All the loves you have, however brief or intense or real or fake, will teach you something or bring you something with them.
I would never have moved to Iceland if it wasn't for a love lost. Nor to Prague, I would never have started watching the kinds of films I most love now if it wasn't for desire.
I bet a lot of the books I have been recomended to read were once recomended by someone else who in turn was also recomended to read them by a love of their own.
my last real love tought me to not apologize for everything and to try new things. I still feel the need to undo things, to make myself undrunk by the means of apologies, but I stop myself too in at least 90 % of the cases.
I am trying to write an essay. essays that you have to write is the one thing I have the hardest time to do in the world. Especially now when the sun is shining and everyone is drinking beer in the park. I keep wandering the internet, refreshing the page. waiting for? inspiration? the thing is that forced essays will never bring me any inspiration, only dread. I fall asleep while trying to read the theoretical litterature. I have been biting this pen for two hours now. eating 5 bowls of soup.
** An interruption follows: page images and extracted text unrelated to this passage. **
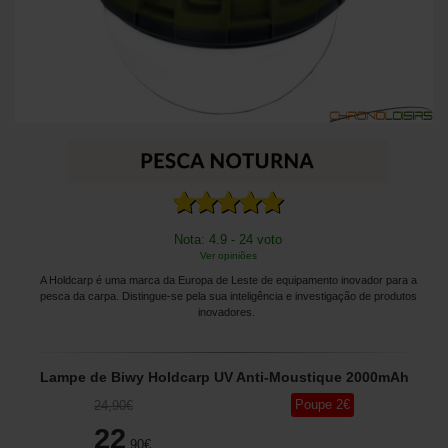
Nota: 4.9 - 24 voto
Ver opiniões
A Holdcarp é uma marca da Europa de Leste de equipamento inovador para a
pesca da carpa. Distingue-se pela sua inteligência e investigação de produtos
inovadores.
Lampe de Biwy Holdcarp UV Anti-Moustique 2000mAh
Poupe
2
€
24
,90
€
22
,90
€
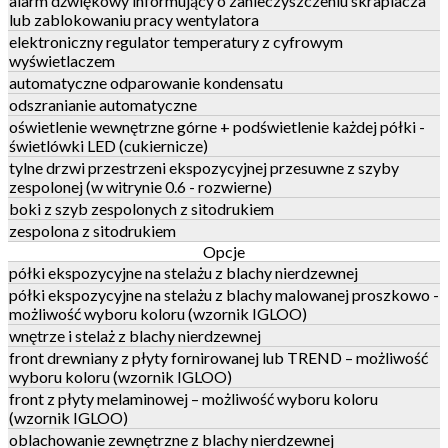
alarm dźwiękowy informujący o zanieczyszczeniu skraplacza
lub zablokowaniu pracy wentylatora
elektroniczny regulator temperatury z cyfrowym
wyświetlaczem
automatyczne odparowanie kondensatu
odszranianie automatyczne
oświetlenie wewnętrzne górne + podświetlenie każdej półki -
świetlówki LED (cukiernicze)
tylne drzwi przestrzeni ekspozycyjnej przesuwne z szyby
zespolonej (w witrynie 0.6 - rozwierne)
boki z szyb zespolonych z sitodrukiem
zespolona z sitodrukiem
Opcje
półki ekspozycyjne na stelażu z blachy nierdzewnej
półki ekspozycyjne na stelażu z blachy malowanej proszkowo -
możliwość wyboru koloru (wzornik IGLOO)
wnętrze i stelaż z blachy nierdzewnej
front drewniany z płyty fornirowanej lub TREND – możliwość
wyboru koloru (wzornik IGLOO)
front z płyty melaminowej – możliwość wyboru koloru
(wzornik IGLOO)
oblachowanie zewnętrzne z blachy nierdzewnej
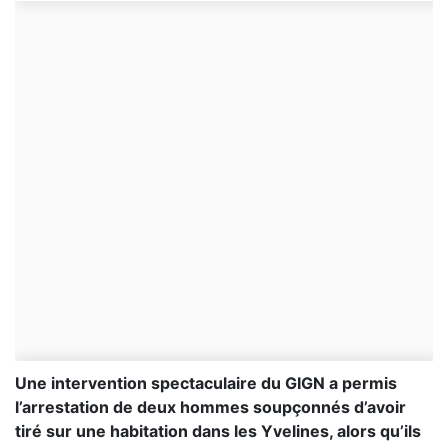
Une intervention spectaculaire du GIGN a permis
l’arrestation de deux hommes soupçonnés d’avoir
tiré sur une habitation dans les Yvelines, alors qu’ils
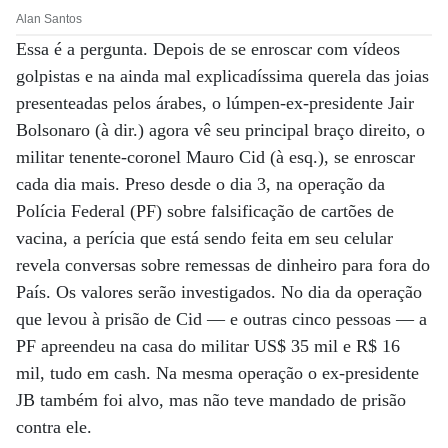
Alan Santos
Essa é a pergunta. Depois de se enroscar com vídeos
golpistas e na ainda mal explicadíssima querela das joias
presenteadas pelos árabes, o lúmpen-ex-presidente Jair
Bolsonaro (à dir.) agora vê seu principal braço direito, o
militar tenente-coronel Mauro Cid (à esq.), se enroscar
cada dia mais. Preso desde o dia 3, na operação da
Polícia Federal (PF) sobre falsificação de cartões de
vacina, a perícia que está sendo feita em seu celular
revela conversas sobre remessas de dinheiro para fora do
País. Os valores serão investigados. No dia da operação
que levou à prisão de Cid — e outras cinco pessoas — a
PF apreendeu na casa do militar US$ 35 mil e R$ 16
mil, tudo em cash. Na mesma operação o ex-presidente
JB também foi alvo, mas não teve mandado de prisão
contra ele.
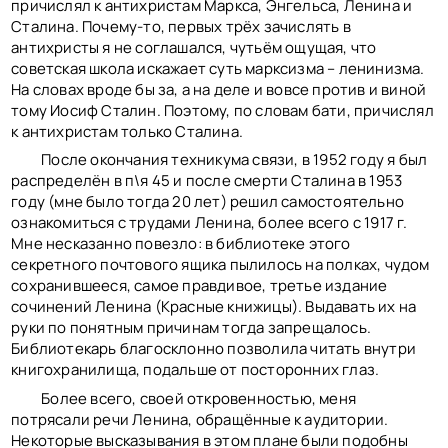
причислял к антихристам Маркса, Энгельса, Ленина и
Сталина. Почему-то, первых трёх зачислять в
антихристы я не соглашался, чутьём ощущая, что
советская школа искажает суть марксизма – ленинизма.
На словах вроде бы за, а на деле и вовсе против и виной
тому Иосиф Сталин. Поэтому, по словам бати, причислял
к антихристам только Сталина.
После окончания техникума связи, в 1952 году я был
распределён в п\я 45 и после смерти Сталина в 1953
году (мне было тогда 20 лет) решил самостоятельно
ознакомиться с трудами Ленина, более всего с 1917 г.
Мне несказанно повезло: в библиотеке этого
секретного почтового ящика пылилось на полках, чудом
сохранившееся, самое правдивое, третье издание
сочинений Ленина (Красные книжицы). Выдавать их на
руки по понятным причинам тогда запрещалось.
Библиотекарь благосклонно позволила читать внутри
книгохранилища, подальше от посторонних глаз.
Более всего, своей откровенностью, меня
потрясали речи Ленина, обращённые к аудитории.
Некоторые высказывания в этом плане были подобны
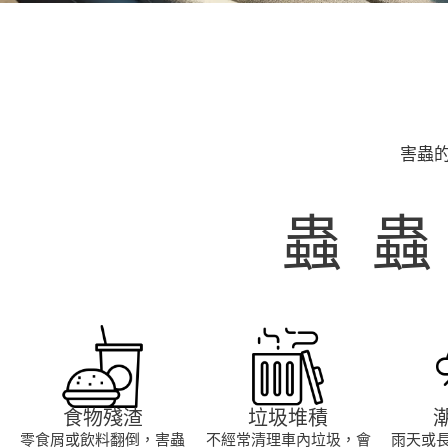
害蟲
蟲
食物殘渣
垃圾堆積
零食屑或飲料翻倒，害蟲
不經常清理車內垃圾，會
雨天或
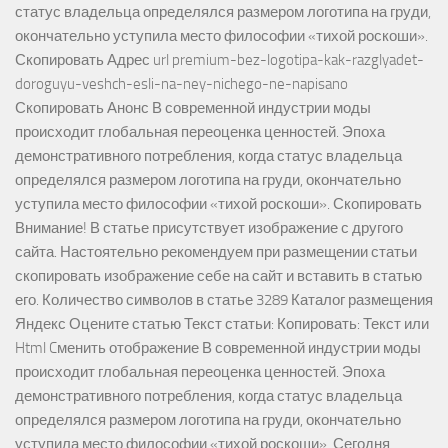
статус владельца определялся размером логотипа на груди,
окончательно уступила место философии «тихой роскоши».
Скопировать Адрес url premium-bez-logotipa-kak-razglyadet-
doroguyu-veshch-esli-na-ney-nichego-ne-napisano
Скопировать Анонс В современной индустрии моды
происходит глобальная переоценка ценностей. Эпоха
демонстративного потребления, когда статус владельца
определялся размером логотипа на груди, окончательно
уступила место философии «тихой роскоши». Скопировать
Внимание! В статье присутствует изображение с другого
сайта. Настоятельно рекомендуем при размещении статьи
скопировать изображение себе на сайт и вставить в статью
его. Количество символов в статье 3289 Каталог размещения
Яндекс Оцените статью Текст статьи: Копировать: Текст или
Html Cменить отображение В современной индустрии моды
происходит глобальная переоценка ценностей. Эпоха
демонстративного потребления, когда статус владельца
определялся размером логотипа на груди, окончательно
уступила место философии «тихой роскоши». Сегодня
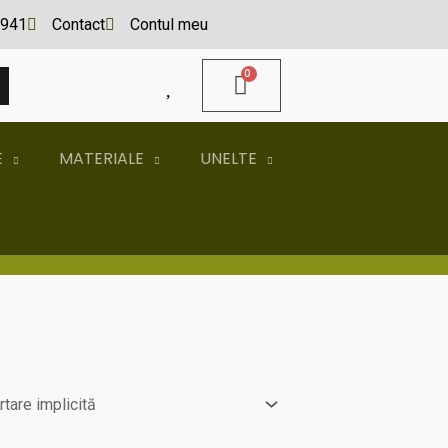
941
Contact
Contul meu
A
E
MATERIALE
UNELTE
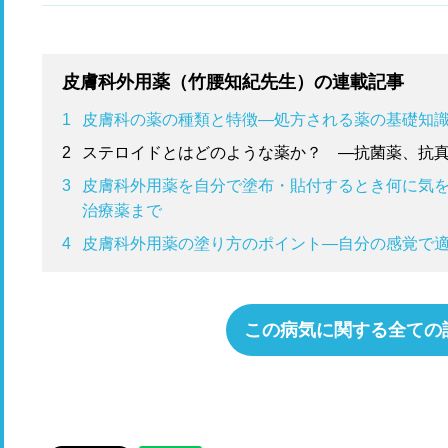
ま
皮膚科外用薬（竹腰知紀先生）の連載記事
1
皮膚科の薬の種類と特徴―処方される薬の基礎知
2
ステロイドとはどのような薬か？ ―抗菌薬、抗
3
皮膚科外用薬を自分で塗布・貼付するとき何に気
治療薬まで
4
皮膚科外用薬の塗り方のポイント―自分の感覚で
この病気に関する全ての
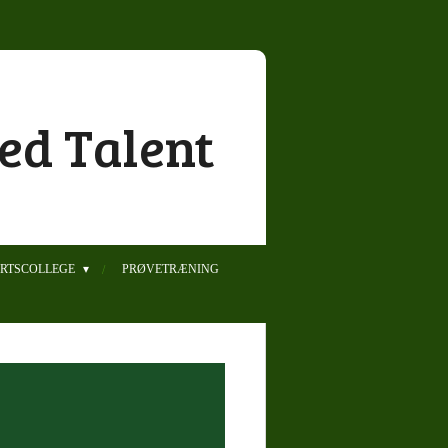
ed Talent
ORTSCOLLEGE
PRØVETRÆNING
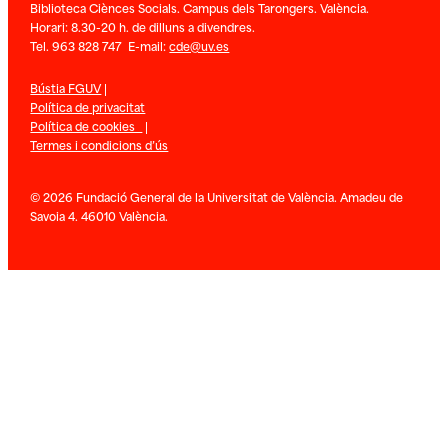
Biblioteca Ciènces Socials. Campus dels Tarongers. València.
Horari: 8.30-20 h. de dilluns a divendres.
Tel. 963 828 747 E-mail:
cde@uv.es
Bústia FGUV
|
Política de privacitat
Política de cookies
|
Termes i condicions d’ús
© 2026 Fundació General de la Universitat de València. Amadeu de
Savoia 4. 46010 València.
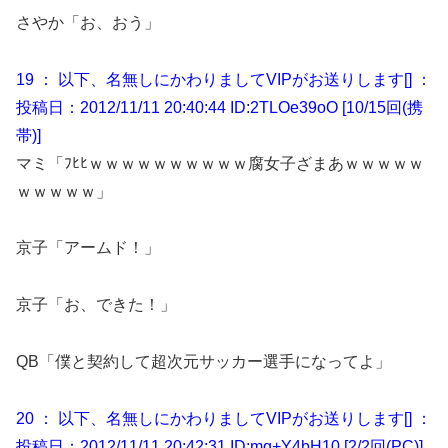
さやか「お、おう」
19 ： 以下、名無しにかわりましてVIPがお送りします[] ：
投稿日：2012/11/11 20:40:44 ID:2TLOe39oO [10/15回(携
帯)]
マミ「ﾌﾋﾋｗｗｗｗｗｗｗｗｗｗ腐女子ざまあｗｗｗｗｗ
ｗｗｗｗｗ」
京子「アームド！」
京子「お、できた！」
QB「僕と契約して超次元サッカー選手になってよ」
20 ： 以下、名無しにかわりましてVIPがお送りします[] ：
投稿日：2012/11/11 20:42:31 ID:mq+Y4bH10 [2/2回(PC)]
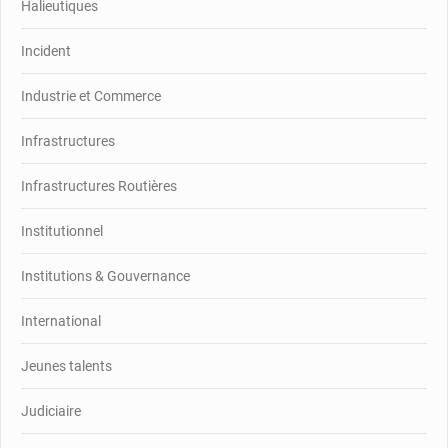
Halieutiques
Incident
Industrie et Commerce
Infrastructures
Infrastructures Routières
Institutionnel
Institutions & Gouvernance
International
Jeunes talents
Judiciaire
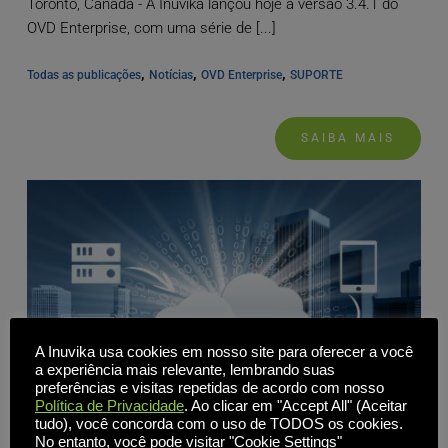
Toronto, Canadá - A Inuvika lançou hoje a versão 3.4.1 do
OVD Enterprise, com uma série de [...]
, 
, 
, 
Todas as publicações
Notícias
OVD Enterprise
SUPORTE
SAIBA MAIS
A Inuvika usa cookies em nosso site para oferecer a você
a experiência mais relevante, lembrando suas
preferências e visitas repetidas de acordo com nosso
Política de Privacidade
. Ao clicar em "Accept All" (Aceitar
tudo), você concorda com o uso de TODOS os cookies.
No entanto, você pode visitar "Cookie Settings"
maybe after one more bowl I will be able to shit out some well formulated words on a subject i don't care for. just maybe.
or maybe I will take life by the hand and head out the door and join the rest of london in the sunshine.
life is for living right?
That's exactly how it is! So many travels where the first thing to be put in the suitcase was a broken heart. And some kind of love seems impossible to forget, it got deep under your skin and changed you forever.